WHAT YOU SHOULD DO —
In the entries that follow, the first line to write out is the one containing "[button] (497, 2254)", and the last is the one containing "Страны мира (207, 108)". Reproduce that stretch exactly, with nothing before or after it.

Saved data entries
▼

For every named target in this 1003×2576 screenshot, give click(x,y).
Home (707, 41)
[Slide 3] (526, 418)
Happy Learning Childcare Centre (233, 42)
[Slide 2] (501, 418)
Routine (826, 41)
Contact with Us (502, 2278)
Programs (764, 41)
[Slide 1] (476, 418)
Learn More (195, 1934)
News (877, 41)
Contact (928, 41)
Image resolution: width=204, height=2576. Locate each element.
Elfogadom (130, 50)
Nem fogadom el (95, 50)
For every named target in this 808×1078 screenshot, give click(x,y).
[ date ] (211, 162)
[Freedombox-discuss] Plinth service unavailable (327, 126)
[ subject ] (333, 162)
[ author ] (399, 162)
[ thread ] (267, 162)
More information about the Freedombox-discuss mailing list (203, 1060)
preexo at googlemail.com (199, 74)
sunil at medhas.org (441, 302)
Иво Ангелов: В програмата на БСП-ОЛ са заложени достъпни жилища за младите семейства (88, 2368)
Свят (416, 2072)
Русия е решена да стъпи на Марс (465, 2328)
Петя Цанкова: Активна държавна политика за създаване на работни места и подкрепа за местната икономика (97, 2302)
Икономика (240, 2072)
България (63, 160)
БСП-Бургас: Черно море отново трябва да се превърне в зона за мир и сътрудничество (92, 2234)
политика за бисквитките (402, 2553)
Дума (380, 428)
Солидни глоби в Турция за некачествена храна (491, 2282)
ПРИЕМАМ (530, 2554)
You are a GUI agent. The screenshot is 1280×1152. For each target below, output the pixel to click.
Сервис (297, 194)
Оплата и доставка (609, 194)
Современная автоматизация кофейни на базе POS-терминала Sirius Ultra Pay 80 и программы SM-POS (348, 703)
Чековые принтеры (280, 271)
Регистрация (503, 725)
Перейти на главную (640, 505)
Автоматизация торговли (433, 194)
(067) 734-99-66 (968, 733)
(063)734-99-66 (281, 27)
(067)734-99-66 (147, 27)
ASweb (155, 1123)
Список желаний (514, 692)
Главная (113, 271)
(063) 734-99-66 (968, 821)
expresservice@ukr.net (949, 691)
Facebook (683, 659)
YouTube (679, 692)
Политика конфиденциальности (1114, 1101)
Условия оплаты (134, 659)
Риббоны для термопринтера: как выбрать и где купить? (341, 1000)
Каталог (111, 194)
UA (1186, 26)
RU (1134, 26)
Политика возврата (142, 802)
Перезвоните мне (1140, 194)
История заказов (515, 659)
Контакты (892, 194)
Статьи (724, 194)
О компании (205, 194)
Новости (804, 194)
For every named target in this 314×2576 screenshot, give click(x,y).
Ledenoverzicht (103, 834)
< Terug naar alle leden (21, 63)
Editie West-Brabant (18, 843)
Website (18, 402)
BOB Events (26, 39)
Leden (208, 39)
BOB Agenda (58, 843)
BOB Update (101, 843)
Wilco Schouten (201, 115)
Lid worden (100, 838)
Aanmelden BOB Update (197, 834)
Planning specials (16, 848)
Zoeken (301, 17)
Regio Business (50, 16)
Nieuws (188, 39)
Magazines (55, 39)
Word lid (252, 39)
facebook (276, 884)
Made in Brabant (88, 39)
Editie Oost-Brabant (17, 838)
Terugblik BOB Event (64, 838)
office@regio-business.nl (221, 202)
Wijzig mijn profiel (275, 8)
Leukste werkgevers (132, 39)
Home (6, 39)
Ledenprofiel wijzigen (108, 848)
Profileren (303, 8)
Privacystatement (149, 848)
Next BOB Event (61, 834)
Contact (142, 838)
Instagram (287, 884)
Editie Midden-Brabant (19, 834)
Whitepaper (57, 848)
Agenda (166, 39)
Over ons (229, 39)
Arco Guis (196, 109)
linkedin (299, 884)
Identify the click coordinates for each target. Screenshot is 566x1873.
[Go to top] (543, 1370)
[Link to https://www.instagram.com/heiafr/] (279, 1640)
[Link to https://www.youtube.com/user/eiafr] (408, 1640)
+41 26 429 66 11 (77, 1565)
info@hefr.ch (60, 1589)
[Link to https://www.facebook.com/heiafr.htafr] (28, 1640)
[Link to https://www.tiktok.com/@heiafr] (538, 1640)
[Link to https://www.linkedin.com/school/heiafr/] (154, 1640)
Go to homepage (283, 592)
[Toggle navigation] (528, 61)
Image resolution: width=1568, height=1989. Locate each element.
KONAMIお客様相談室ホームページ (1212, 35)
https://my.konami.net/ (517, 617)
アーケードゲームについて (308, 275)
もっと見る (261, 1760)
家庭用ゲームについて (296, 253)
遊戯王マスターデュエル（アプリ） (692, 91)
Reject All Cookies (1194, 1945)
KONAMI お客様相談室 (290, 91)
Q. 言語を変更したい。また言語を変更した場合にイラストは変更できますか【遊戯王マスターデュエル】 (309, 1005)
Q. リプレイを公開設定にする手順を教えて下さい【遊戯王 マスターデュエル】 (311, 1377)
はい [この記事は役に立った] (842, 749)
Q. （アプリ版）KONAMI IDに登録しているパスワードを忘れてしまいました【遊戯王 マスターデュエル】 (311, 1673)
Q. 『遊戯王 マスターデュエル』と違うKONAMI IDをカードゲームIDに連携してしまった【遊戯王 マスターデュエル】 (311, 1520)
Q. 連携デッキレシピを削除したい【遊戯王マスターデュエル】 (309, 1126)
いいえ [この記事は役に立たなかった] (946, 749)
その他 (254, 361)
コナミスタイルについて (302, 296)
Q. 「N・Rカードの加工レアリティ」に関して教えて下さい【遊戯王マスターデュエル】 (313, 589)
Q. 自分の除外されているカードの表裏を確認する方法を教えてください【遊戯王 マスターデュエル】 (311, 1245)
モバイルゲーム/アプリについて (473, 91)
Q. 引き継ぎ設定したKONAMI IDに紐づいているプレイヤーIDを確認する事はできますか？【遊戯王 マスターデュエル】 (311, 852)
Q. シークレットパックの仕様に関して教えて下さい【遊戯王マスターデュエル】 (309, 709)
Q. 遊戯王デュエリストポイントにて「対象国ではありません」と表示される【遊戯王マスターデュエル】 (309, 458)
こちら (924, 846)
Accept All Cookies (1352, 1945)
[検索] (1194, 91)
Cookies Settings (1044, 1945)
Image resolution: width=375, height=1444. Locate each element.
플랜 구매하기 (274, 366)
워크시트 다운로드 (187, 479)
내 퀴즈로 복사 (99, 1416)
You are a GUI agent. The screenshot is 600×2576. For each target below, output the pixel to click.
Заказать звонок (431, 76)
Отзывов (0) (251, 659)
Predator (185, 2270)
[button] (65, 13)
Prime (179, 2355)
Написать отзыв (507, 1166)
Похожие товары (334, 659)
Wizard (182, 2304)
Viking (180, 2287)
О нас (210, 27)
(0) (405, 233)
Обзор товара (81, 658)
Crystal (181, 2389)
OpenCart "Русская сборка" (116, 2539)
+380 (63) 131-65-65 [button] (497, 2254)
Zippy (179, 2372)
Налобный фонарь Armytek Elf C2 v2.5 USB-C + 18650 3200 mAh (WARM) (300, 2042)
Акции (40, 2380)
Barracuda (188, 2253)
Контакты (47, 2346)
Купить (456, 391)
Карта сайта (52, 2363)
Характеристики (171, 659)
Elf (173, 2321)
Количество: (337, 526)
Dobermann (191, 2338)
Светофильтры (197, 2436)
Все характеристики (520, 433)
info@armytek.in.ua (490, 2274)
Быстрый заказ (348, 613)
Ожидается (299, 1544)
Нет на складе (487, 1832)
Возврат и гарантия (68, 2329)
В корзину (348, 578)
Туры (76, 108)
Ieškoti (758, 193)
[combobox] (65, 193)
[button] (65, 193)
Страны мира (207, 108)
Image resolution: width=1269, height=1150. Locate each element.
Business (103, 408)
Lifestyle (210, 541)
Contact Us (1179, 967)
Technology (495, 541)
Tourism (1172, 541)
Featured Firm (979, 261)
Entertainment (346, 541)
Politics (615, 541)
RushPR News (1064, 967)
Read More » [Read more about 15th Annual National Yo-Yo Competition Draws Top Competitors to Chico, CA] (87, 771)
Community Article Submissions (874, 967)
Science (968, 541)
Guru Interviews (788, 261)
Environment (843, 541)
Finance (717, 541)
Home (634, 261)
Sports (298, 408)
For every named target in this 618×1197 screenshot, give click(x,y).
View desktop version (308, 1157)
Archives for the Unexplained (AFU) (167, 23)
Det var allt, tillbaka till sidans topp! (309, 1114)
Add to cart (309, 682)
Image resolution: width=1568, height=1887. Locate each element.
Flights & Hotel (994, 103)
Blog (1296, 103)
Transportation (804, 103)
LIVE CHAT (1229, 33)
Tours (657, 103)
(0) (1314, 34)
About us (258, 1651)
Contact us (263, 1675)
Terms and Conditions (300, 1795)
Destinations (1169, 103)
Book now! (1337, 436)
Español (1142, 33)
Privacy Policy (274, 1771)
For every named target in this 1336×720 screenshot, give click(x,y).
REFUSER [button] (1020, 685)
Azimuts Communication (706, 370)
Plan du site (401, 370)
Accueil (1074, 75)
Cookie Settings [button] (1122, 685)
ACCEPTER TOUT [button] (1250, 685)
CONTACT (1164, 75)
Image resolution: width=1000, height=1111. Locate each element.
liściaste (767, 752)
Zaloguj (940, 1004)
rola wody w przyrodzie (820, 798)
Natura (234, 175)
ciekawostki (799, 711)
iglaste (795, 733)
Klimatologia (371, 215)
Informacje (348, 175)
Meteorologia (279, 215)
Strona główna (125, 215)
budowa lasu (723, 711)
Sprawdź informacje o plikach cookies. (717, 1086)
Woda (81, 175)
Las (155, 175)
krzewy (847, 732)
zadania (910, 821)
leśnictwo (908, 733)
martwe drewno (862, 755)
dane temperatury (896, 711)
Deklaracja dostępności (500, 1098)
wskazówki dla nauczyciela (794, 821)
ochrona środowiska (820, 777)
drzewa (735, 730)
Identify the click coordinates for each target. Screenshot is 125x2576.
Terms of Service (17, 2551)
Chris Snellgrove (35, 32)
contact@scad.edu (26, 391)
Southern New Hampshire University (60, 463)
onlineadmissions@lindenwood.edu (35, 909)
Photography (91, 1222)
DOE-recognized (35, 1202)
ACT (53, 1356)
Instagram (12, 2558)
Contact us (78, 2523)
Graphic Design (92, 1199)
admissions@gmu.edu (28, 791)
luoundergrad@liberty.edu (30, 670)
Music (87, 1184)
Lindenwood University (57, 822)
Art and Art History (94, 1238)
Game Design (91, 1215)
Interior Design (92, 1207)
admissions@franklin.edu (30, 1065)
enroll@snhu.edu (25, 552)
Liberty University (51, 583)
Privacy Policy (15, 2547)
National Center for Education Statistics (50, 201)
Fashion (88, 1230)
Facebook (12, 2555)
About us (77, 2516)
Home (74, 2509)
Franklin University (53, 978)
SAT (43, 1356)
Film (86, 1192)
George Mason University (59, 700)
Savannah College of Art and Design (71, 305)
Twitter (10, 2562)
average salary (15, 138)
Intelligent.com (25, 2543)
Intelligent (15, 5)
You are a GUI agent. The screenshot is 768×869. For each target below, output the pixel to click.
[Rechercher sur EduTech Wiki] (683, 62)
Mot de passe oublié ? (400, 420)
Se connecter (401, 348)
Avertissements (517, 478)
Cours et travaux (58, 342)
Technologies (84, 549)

▲

EXERCISE RESPONSE —
+380 (63) 131-65-65 [button] (497, 2254)
Zippy (179, 2372)
Налобный фонарь Armytek Elf C2 v2.5 USB-C + 18650 3200 mAh (WARM) (300, 2042)
Акции (40, 2380)
Barracuda (188, 2253)
Контакты (47, 2346)
Купить (456, 391)
Карта сайта (52, 2363)
Характеристики (171, 659)
Elf (173, 2321)
Количество: (337, 526)
Dobermann (191, 2338)
Светофильтры (197, 2436)
Все характеристики (520, 433)
info@armytek.in.ua (490, 2274)
Быстрый заказ (348, 613)
Ожидается (299, 1544)
Нет на складе (487, 1832)
Возврат и гарантия (68, 2329)
В корзину (348, 578)
Туры (76, 108)
Ieškoti (758, 193)
[combobox] (65, 193)
[button] (65, 193)
Страны мира (207, 108)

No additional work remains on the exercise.